Even though "From a Buick 8" is a bleaker book than "The Lovely Bones," I found it more heartening; whatever bullshit there may be in the troopers' notion of stoic heroism, it's functional bullshit. Their code doesn't pretend the world is a better place than it is, but it gives them a way of envisioning their arduous lives that makes it possible for them to go on. They struggle not to wrap themselves up in a cocoon where death doesn't matter and people are never really separated from those they love. That's because in order to perform their small part in containing life's horrors, they can't afford to lie to themselves. You can be the protected child or the protecting adult, and the toughest thing about adulthood is realizing that the protection you offer can never be perfect.
Both "The Lovely Bones" and "From a Buick 8" wrestle with the more private side of grief; for a sense of how a great writer responds to collective tragedy, there's no better example on the "New Books" table right now than Haruki Murakami's "After the Quake." Murakami, a lover of Western detective novels and jazz, and a bit of a loner, had long felt like a misfit in his native Japan, but in 1995, when the country was battered by an earthquake that killed about as many people in the city of Kobe as were slain on Sept. 11 -- an event followed by the terrorist sarin-gas attacks in the Tokyo subway -- he returned to his homeland from a self-imposed exile in the U.S.
"After the Quake" is a collection of stories, a masterpiece of the form and a portrayal of the way a national tragedy affects people in ineffable ways. None of the characters in these stories is in Kobe or close to anyone lost there, yet the earthquake (the stories are set before the gas attack) rearranges the foundations of their lives nonetheless. And just as events that don't directly involve us can make us feel somehow united with strangers who share our grief and bewilderment, so are the characters in "After the Quake" only superficially separated from each other.
What does it mean that the same images and themes run like filaments through all these tales? That's impossible to say. Part of Murakami's greatness is that he understands that the central mysteries of life can never be penetrated, only intuited and marvelled at. The numinous connections sensed between these stories is a kind of miracle, as the bonds between any human beings are. The catastrophe that destroys someone else's life motivates us to reenvision or even change our own. Or, if we're lucky, it shows us that, as one of Murakami's characters puts it to another character grappling with the challenges of middle age and haunted by an old hatred, "If you devote all of your future energy to living well, you will not be able to die well ... Living and dying are, in a sense, of equal value."

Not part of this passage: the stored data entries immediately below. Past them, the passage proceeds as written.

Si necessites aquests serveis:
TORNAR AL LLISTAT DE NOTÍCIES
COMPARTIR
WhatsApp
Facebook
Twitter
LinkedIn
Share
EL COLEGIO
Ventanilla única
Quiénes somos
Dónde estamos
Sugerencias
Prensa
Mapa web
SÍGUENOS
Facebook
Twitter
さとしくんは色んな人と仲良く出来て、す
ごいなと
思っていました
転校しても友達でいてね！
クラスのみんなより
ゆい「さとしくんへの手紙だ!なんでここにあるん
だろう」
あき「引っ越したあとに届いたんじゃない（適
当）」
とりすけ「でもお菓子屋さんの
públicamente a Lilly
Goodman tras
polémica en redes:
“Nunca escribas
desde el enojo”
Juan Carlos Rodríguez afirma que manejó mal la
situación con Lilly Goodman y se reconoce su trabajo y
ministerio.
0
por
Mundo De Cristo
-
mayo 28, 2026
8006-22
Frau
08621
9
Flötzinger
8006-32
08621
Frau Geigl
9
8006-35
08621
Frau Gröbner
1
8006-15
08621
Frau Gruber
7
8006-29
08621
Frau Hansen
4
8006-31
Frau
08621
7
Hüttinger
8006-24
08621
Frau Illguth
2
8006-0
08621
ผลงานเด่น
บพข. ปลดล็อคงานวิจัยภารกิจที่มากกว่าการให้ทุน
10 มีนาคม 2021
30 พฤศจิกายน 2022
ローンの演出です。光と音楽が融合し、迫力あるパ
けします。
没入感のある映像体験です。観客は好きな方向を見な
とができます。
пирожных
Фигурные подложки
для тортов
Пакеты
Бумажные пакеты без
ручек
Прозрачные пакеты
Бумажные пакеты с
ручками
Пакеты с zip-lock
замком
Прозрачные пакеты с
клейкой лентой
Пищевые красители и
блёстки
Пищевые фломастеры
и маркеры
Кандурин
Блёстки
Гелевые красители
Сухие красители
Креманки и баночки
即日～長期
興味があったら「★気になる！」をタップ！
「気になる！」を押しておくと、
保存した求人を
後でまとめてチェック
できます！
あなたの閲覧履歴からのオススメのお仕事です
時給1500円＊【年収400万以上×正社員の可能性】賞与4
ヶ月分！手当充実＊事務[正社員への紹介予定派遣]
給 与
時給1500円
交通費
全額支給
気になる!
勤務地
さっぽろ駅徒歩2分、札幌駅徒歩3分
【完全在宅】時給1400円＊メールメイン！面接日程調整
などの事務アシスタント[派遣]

And, of course, the uncanny relevances of "After the Quake" also tell us that our collective tragedy is not so different from Japan's, or the blows absorbed by any other people since history began. That's what the rest of the world has been trying to tell America for quite some time now: We aren't exempt, we don't get a special dispensation that permits us, even after death, to go back and finish what we left undone, to say a proper goodbye. Paradoxically, it is only through making an effort to die well -- that is, with an honest respect for death's finality and unknowability -- that we will ever be able to live well.